Halo Mass function#

This recipe makes use of the module halo to generate the halo mass function of a given snapshot and compare it to a theoretical model.

Note

The halo mass function code in pynbody was implemented in 2012 when there were no other python libraries that could calculate theoretical HMFs. Since then, cosmology-focussed libraries such as hmf, Colossus and CCL have been developed. For precision cosmology applications, we recommend using these libraries. The functionality here is retained for quick cross-checks of simulations.

Since the pynbody test data does not include a simulation with a uniform resolution volume, we will borrow some test data from tangos to illustrate the halo mass function. Click here to download, or type

$ wget https://zenodo.org/records/10825178/files/tutorial_gadget.tar.gz?download=1 -O tutorial_gadget4.tar.gz
$ tar -xvzf tutorial_gadget.tar.gz

Calculating a theoretical halo mass function#

We will start by loading a snapshot data.

In [1]: import pynbody
   ...: import matplotlib.pyplot as p
   ...: s = pynbody.load('tutorial_gadget/snapshot_020')
   ...: s.physical_units()
   ...: 

To define the expected halo mass function, we need to make sure that the cosmology is well set.

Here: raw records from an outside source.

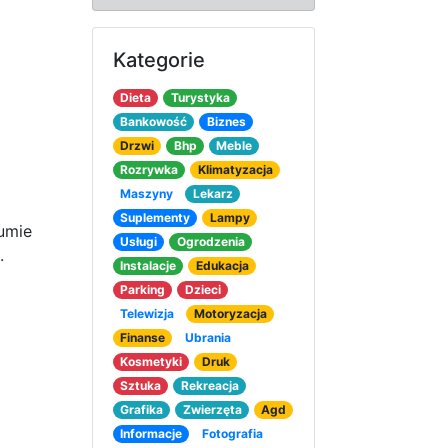
Kategorie
Dieta
Turystyka
Bankowość
Biznes
Drzwi
Bhp
Meble
Rozrywka
Klimatyzacja
Maszyny
Lekarz
Suplementy
Lampy
 umie
Usługi
Ogrodzenia
.
Instalacje
Edukacja
Parking
Dzieci
Telewizja
Motoryzacja
Finanse
Ubrania
Kosmetyki
Druk
Sztuka
Rekreacja
Grafika
Zwierzęta
Agd
Informacje
Fotografia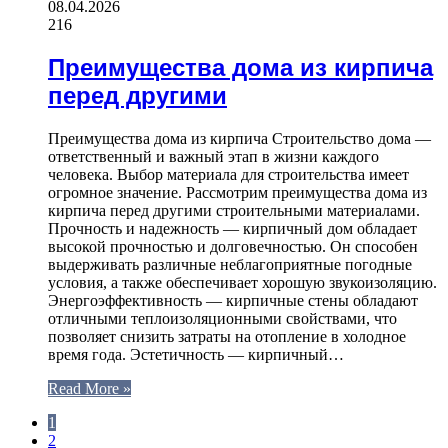
08.04.2026
216
Преимущества дома из кирпича
перед другими
Преимущества дома из кирпича Строительство дома —
ответственный и важный этап в жизни каждого
человека. Выбор материала для строительства имеет
огромное значение. Рассмотрим преимущества дома из
кирпича перед другими строительными материалами.
Прочность и надежность — кирпичный дом обладает
высокой прочностью и долговечностью. Он способен
выдерживать различные неблагоприятные погодные
условия, а также обеспечивает хорошую звукоизоляцию.
Энергоэффективность — кирпичные стены обладают
отличными теплоизоляционными свойствами, что
позволяет снизить затраты на отопление в холодное
время года. Эстетичность — кирпичный…
Read More »
1
2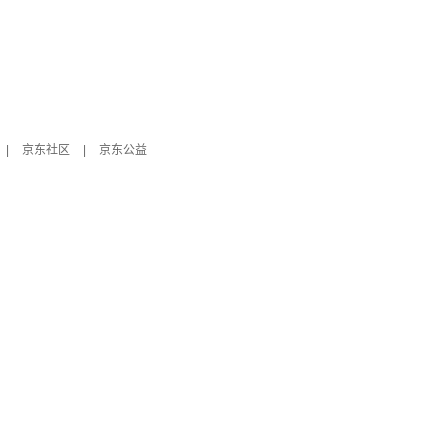
|
京东社区
|
京东公益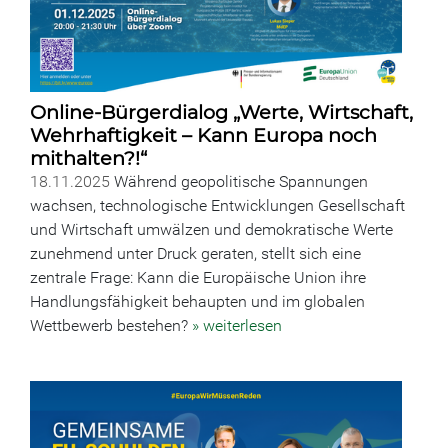
Online-Bürgerdialog „Werte, Wirtschaft,
Wehrhaftigkeit – Kann Europa noch
mithalten?!“
18.11.2025
Während geopolitische Spannungen
wachsen, technologische Entwicklungen Gesellschaft
und Wirtschaft umwälzen und demokratische Werte
zunehmend unter Druck geraten, stellt sich eine
zentrale Frage: Kann die Europäische Union ihre
Handlungsfähigkeit behaupten und im globalen
Wettbewerb bestehen?
» weiterlesen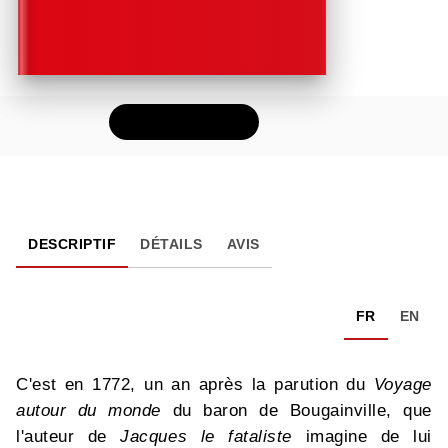
FEUILLETER
DESCRIPTIF
DÉTAILS
AVIS
FR
EN
C'est en 1772, un an après la parution du
Voyage
autour du monde
du baron de Bougainville, que
l'auteur de
Jacques le fataliste
imagine de lui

Some cosmological parameters are carried by the snapshot itself. However, others like sigma_8 are usually not, so you might want to specify it to the value used to create the simulation. In this particular file, we can check the density and Hubble parameters then set sigma8.

In [2]: s.properties['omegaM0'], s.properties['omegaL0'], s.properties['h']
Out[2]: (0.279, 0.721, 0.701)

In [3]: s.properties['sigma8'] = 0.8288

You can generate an HMF using the halo_mass_function() function as follows.

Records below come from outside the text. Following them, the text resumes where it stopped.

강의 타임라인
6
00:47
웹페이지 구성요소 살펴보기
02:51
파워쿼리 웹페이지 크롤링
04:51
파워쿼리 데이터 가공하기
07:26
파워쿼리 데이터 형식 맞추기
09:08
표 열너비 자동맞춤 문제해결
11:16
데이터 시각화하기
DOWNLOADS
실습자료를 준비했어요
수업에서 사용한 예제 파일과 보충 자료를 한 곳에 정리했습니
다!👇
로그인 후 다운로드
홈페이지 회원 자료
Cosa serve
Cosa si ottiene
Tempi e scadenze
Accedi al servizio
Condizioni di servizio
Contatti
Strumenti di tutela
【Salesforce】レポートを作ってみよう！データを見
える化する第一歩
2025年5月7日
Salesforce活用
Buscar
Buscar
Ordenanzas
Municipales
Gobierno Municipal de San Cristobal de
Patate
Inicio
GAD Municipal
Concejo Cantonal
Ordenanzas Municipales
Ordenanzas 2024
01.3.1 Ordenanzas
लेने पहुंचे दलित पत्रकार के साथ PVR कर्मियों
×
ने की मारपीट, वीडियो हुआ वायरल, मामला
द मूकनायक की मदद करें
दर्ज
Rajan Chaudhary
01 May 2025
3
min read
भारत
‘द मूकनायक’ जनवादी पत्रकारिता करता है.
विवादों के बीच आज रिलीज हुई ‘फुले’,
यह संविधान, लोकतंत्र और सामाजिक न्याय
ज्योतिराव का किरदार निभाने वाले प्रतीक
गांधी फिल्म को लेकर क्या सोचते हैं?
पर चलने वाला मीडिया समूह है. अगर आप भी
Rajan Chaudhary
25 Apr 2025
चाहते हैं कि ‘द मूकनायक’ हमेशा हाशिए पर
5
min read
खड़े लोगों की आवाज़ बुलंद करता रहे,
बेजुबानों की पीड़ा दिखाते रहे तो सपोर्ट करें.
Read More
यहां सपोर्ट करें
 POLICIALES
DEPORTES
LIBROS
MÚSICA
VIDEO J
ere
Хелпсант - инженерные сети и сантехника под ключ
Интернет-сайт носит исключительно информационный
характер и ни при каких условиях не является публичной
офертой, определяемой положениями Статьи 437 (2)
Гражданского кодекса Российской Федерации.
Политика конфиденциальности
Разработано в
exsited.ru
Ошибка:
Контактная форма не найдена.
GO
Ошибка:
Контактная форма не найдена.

In [4]: m, sig, dn_dlogm = pynbody.analysis.hmf.halo_mass_function(s, log_M_min=10, log_M_max=15, delta_log_M=0.1,
   ...:                                                            kern="REEDU")
   ...: 

By specifying kern="REEDU", we are asking for a Reed (2007) mass function. Other options are described in the documentation of halo_mass_function().

Let’s inspect the output:

In [5]: p.plot(m, dn_dlogm)
Out[5]: [<matplotlib.lines.Line2D at 0x7f1991d52f10>]

In [6]: p.loglog()
Out[6]: []

In [7]: p.xlabel(f"$M / {m.units.latex()}$")
Out[7]: Text(0.5, 0, '$M / M_{\\odot}\\,\\mathrm{h}^{-1}$')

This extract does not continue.